PiS zostawił 90 tys. rolników bez unijnych dopłat

Jeszcze niedawno minister Jurgiel mamił rolników obietnicami podwojonych dopłat unijnych. Dzisiaj okazuje się, że duża część z nich nie zobaczy żadnych pieniędzy na oczy. To dramat dla polskich gospodarzy. Wielu z nich pozostało bez środków do życia i spłaty kredytów. Co więcej, niekompetencja resortu może kosztować Polskę nawet 14 mld zł!

Rzeczywistość szybko zweryfikowała obietnice ministra Jurgiela. Zamiast obiecanych podwojonych dopłat ponad 90 tys. rolników nie otrzyma żadnych z należnych im pieniędzy.
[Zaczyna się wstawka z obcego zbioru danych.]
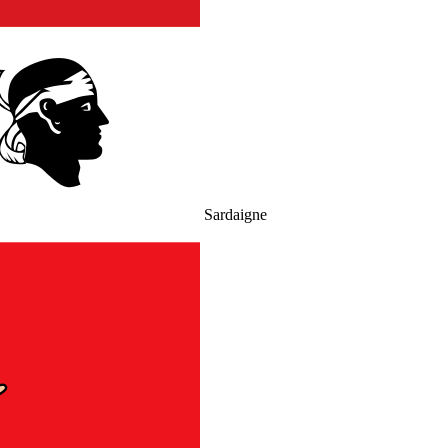
Sardaigne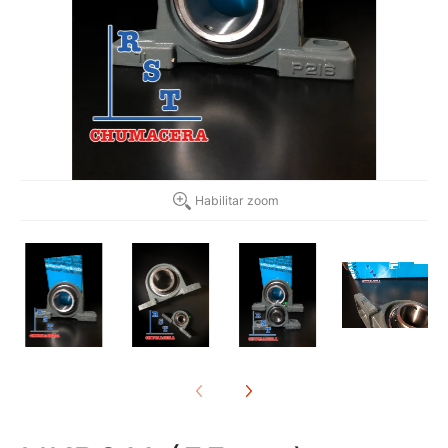
Habilitar zoom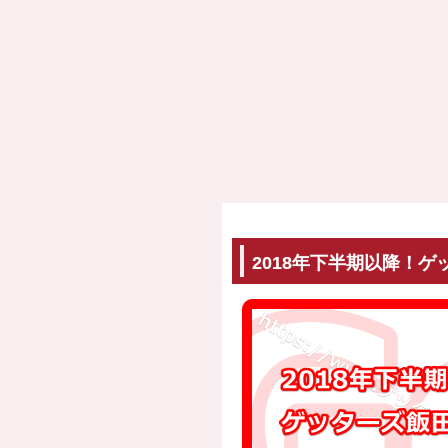
2018年下半期以降！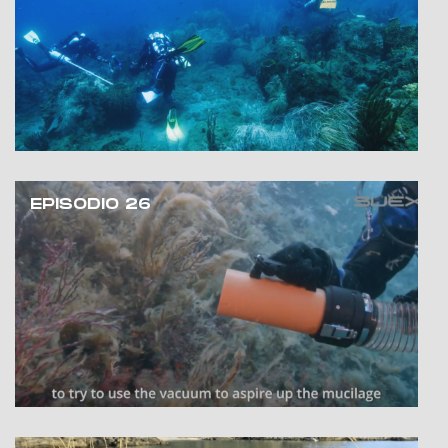
EPISODIO 26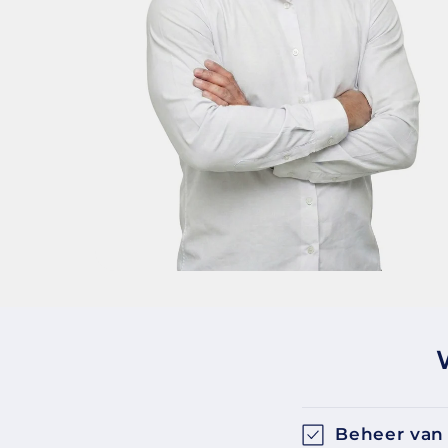
Beheer van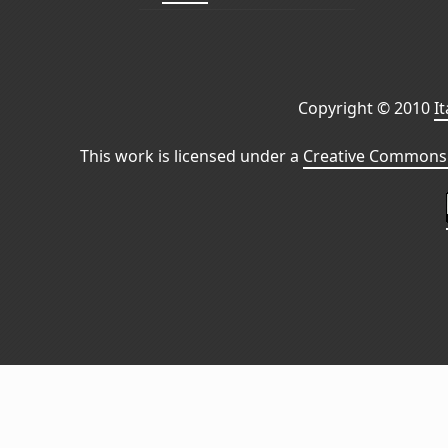
Copyright © 2010
I
This work is licensed under a
Creative Commons 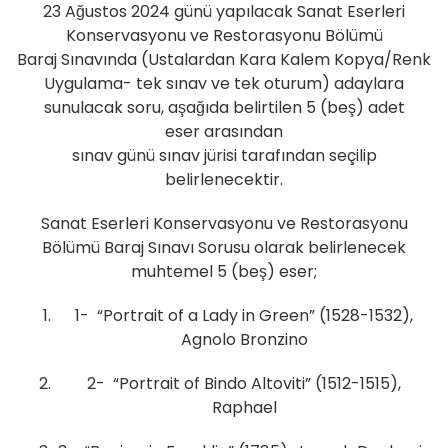
23 Ağustos 2024 günü yapılacak Sanat Eserleri
Konservasyonu ve Restorasyonu Bölümü
Baraj Sınavında (Ustalardan Kara Kalem Kopya/Renk
Uygulama- tek sınav ve tek oturum) adaylara
sunulacak soru, aşağıda belirtilen 5 (beş) adet
eser arasından
sınav günü sınav jürisi tarafından seçilip
belirlenecektir.
Sanat Eserleri Konservasyonu ve Restorasyonu
Bölümü Baraj Sınavı Sorusu olarak belirlenecek
muhtemel 5 (beş) eser;
1- “Portrait of a Lady in Green” (1528-1532),
Agnolo Bronzino
2- “Portrait of Bindo Altoviti” (1512-1515),
Raphael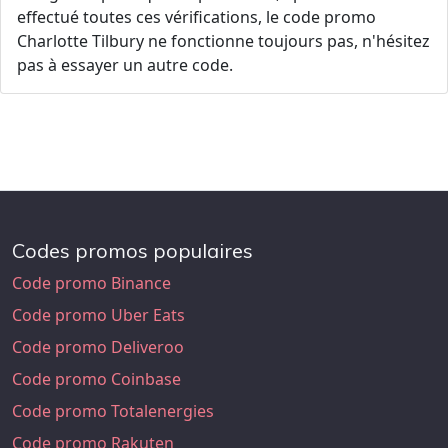
effectué toutes ces vérifications, le code promo
Charlotte Tilbury ne fonctionne toujours pas, n'hésitez
pas à essayer un autre code.
Codes promos populaires
Code promo Binance
Code promo Uber Eats
Code promo Deliveroo
Code promo Coinbase
Code promo Totalenergies
Code promo Rakuten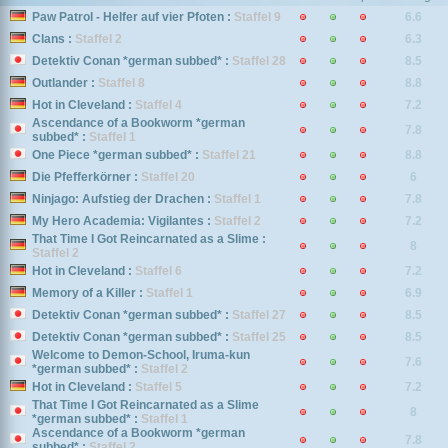
Paw Patrol - Helfer auf vier Pfoten :
Staffel 9
6.6
Clans :
Staffel 2
6.3
Detektiv Conan *german subbed* :
Staffel 28
8.5
Outlander :
Staffel 8
8.8
Hot in Cleveland :
Staffel 4
7.2
Ascendance of a Bookworm *german
7.8
subbed* :
Staffel 1
One Piece *german subbed* :
Staffel 21
8.8
Die Pfefferkörner :
Staffel 20
6
Ninjago: Aufstieg der Drachen :
Staffel 1
7.8
My Hero Academia: Vigilantes :
Staffel 2
7.2
That Time I Got Reincarnated as a Slime :
8
Staffel 2
Hot in Cleveland :
Staffel 6
7.2
Memory of a Killer :
Staffel 1
6.9
Detektiv Conan *german subbed* :
Staffel 27
8.5
Detektiv Conan *german subbed* :
Staffel 25
8.5
Welcome to Demon-School, Iruma-kun
7.6
*german subbed* :
Staffel 2
Hot in Cleveland :
Staffel 5
7.2
That Time I Got Reincarnated as a Slime
8
*german subbed* :
Staffel 1
Ascendance of a Bookworm *german
7.8
subbed* :
Staffel 2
Za ich dramat odpowiada minister Jurgiel. Jego miotła kadrowa i obsadzenie Agencji Restrukturyzacji i Modernizacji Rolnictwa swoimi ludźmi całkowicie sparaliżowała prace instytucji. Urzędnicy błędnie zawyżyli stawkę dopłat za hektara. Przez to nie starczy pieniędzy dla części gospodarzy.

W poprzednich latach 80% rolników otrzymywało swoje pieniądze do końca grudnia. Reszta dostawała je do marca – trzy miesiące przed końcową datą. PiS zaniechał tego dobrego zwyczaju. Co więcej, przez niekompetencje ministra Jurgiela pierwszy raz po akcesji Polski do Unii Europejskiej rząd spóźnił się z wypłatami. Mimo tak rażącego błędu Bruksela przedłużyła termin.

To nie pomogło. Urzędnicy w Agencji, których wcisnął minister Jurgiel źle wyliczyli stawki. Przez zawyżone środki pula skończyła się przed wypłatami dla wszystkich rolników. Niestety nie widać rozwiązania tej sytuacji. Ministerstwo chciało przesunąć środki z innej puli, jednak zabraniają im tego unijne przepisy.

To nie koniec kłopotów. Grozi nam brak zwrotu wydanych środków. Zasady są jasne: to rząd wykłada początkowo pieniądze na dopłaty, a dopiero po kontroli z Brukseli i sprawdzeniu formalności następuje zwrot poniesionych środków. Dziura powstała w ten sposób może opiewać na ponad 14 mld zł!

Minister Jurgiel, chcąc naprawić pomyłkę, pod koniec grudnia wydał projekt rozporządzenia o zmniejszeniu stawek dopłat. Jakby tego było mało, urzędnicy w biurach powiatowych ARiMR mają odbierać nadpłaty od rolników i rozdzielić je między tych, którzy nic nie dostali. Rolnicy są oburzeni. Mają dość niekompetencji i arogancji rządzących. Po raz kolejny PiS pokazało gdzie ma problemy polskiej wsi. Jeśli rolnicy nie dostaną za chwilę dopłat nie będą mieli pieniędzy na pokrycie najpilniejszych potrzeb.